AIM OF THE TASK: Reproduce the entries in full, with no changes.

┄┄┄┄┄┄┄┄┄┄

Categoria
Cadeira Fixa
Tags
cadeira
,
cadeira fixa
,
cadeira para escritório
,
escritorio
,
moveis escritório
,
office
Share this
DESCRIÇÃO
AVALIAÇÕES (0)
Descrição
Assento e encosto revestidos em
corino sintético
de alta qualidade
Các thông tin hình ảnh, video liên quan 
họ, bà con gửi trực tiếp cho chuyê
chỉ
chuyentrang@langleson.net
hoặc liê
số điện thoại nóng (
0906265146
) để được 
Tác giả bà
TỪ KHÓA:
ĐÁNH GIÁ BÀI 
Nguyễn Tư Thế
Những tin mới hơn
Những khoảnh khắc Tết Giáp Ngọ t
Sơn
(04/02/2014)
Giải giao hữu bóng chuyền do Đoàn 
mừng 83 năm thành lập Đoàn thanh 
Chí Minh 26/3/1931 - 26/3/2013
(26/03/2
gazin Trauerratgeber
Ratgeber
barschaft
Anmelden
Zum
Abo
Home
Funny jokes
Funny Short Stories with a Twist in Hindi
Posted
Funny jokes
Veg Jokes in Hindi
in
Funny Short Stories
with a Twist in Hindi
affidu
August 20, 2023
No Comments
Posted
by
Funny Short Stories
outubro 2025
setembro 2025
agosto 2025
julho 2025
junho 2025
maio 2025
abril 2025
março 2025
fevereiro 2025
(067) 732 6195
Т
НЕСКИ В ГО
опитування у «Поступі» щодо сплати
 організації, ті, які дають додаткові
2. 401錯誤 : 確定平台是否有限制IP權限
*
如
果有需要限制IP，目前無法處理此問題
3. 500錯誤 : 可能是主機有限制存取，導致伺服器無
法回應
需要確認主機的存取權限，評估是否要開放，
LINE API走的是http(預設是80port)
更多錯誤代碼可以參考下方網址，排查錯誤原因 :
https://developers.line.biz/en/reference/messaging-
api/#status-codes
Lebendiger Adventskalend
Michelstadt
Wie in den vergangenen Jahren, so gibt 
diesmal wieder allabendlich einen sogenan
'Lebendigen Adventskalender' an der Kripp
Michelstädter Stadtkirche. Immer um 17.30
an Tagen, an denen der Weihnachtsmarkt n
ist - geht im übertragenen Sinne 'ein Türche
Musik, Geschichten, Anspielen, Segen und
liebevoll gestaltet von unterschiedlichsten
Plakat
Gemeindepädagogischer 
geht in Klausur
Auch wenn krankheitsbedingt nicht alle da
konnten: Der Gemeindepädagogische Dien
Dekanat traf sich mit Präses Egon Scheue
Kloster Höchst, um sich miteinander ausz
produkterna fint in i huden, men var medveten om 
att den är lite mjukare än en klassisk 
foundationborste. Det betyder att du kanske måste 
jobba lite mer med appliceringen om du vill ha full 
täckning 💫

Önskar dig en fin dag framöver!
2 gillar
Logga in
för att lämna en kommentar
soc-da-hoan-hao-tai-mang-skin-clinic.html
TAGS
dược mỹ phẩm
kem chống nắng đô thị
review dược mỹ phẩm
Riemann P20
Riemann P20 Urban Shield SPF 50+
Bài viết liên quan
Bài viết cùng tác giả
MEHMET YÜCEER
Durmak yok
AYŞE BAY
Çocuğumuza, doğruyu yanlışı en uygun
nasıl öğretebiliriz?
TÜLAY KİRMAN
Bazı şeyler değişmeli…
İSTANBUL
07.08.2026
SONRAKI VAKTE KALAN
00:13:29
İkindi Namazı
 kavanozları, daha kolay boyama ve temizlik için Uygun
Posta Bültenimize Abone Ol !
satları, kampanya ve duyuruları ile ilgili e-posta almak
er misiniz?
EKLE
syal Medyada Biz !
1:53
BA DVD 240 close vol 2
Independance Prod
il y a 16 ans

┄┄┄┄┄┄┄┄┄┄

ANSWER TO THIS PROBLEM:
Categoria
Cadeira Fixa
Tags
cadeira
,
cadeira fixa
,
cadeira para escritório
,
escritorio
,
moveis escritório
,
office
Share this
DESCRIÇÃO
AVALIAÇÕES (0)
Descrição
Assento e encosto revestidos em
corino sintético
de alta qualidade
Các thông tin hình ảnh, video liên quan 
họ, bà con gửi trực tiếp cho chuyê
chỉ
chuyentrang@langleson.net
hoặc liê
số điện thoại nóng (
0906265146
) để được 
Tác giả bà
TỪ KHÓA:
ĐÁNH GIÁ BÀI 
Nguyễn Tư Thế
Những tin mới hơn
Những khoảnh khắc Tết Giáp Ngọ t
Sơn
(04/02/2014)
Giải giao hữu bóng chuyền do Đoàn 
mừng 83 năm thành lập Đoàn thanh 
Chí Minh 26/3/1931 - 26/3/2013
(26/03/2
gazin Trauerratgeber
Ratgeber
barschaft
Anmelden
Zum
Abo
Home
Funny jokes
Funny Short Stories with a Twist in Hindi
Posted
Funny jokes
Veg Jokes in Hindi
in
Funny Short Stories
with a Twist in Hindi
affidu
August 20, 2023
No Comments
Posted
by
Funny Short Stories
outubro 2025
setembro 2025
agosto 2025
julho 2025
junho 2025
maio 2025
abril 2025
março 2025
fevereiro 2025
(067) 732 6195
Т
НЕСКИ В ГО
опитування у «Поступі» щодо сплати
 організації, ті, які дають додаткові
2. 401錯誤 : 確定平台是否有限制IP權限
*
如
果有需要限制IP，目前無法處理此問題
3. 500錯誤 : 可能是主機有限制存取，導致伺服器無
法回應
需要確認主機的存取權限，評估是否要開放，
LINE API走的是http(預設是80port)
更多錯誤代碼可以參考下方網址，排查錯誤原因 :
https://developers.line.biz/en/reference/messaging-
api/#status-codes
Lebendiger Adventskalend
Michelstadt
Wie in den vergangenen Jahren, so gibt 
diesmal wieder allabendlich einen sogenan
'Lebendigen Adventskalender' an der Kripp
Michelstädter Stadtkirche. Immer um 17.30
an Tagen, an denen der Weihnachtsmarkt n
ist - geht im übertragenen Sinne 'ein Türche
Musik, Geschichten, Anspielen, Segen und
liebevoll gestaltet von unterschiedlichsten
Plakat
Gemeindepädagogischer 
geht in Klausur
Auch wenn krankheitsbedingt nicht alle da
konnten: Der Gemeindepädagogische Dien
Dekanat traf sich mit Präses Egon Scheue
Kloster Höchst, um sich miteinander ausz
produkterna fint in i huden, men var medveten om 
att den är lite mjukare än en klassisk 
foundationborste. Det betyder att du kanske måste 
jobba lite mer med appliceringen om du vill ha full 
täckning 💫

Önskar dig en fin dag framöver!
2 gillar
Logga in
för att lämna en kommentar
soc-da-hoan-hao-tai-mang-skin-clinic.html
TAGS
dược mỹ phẩm
kem chống nắng đô thị
review dược mỹ phẩm
Riemann P20
Riemann P20 Urban Shield SPF 50+
Bài viết liên quan
Bài viết cùng tác giả
MEHMET YÜCEER
Durmak yok
AYŞE BAY
Çocuğumuza, doğruyu yanlışı en uygun
nasıl öğretebiliriz?
TÜLAY KİRMAN
Bazı şeyler değişmeli…
İSTANBUL
07.08.2026
SONRAKI VAKTE KALAN
00:13:29
İkindi Namazı
 kavanozları, daha kolay boyama ve temizlik için Uygun
Posta Bültenimize Abone Ol !
satları, kampanya ve duyuruları ile ilgili e-posta almak
er misiniz?
EKLE
syal Medyada Biz !
1:53
BA DVD 240 close vol 2
Independance Prod
il y a 16 ans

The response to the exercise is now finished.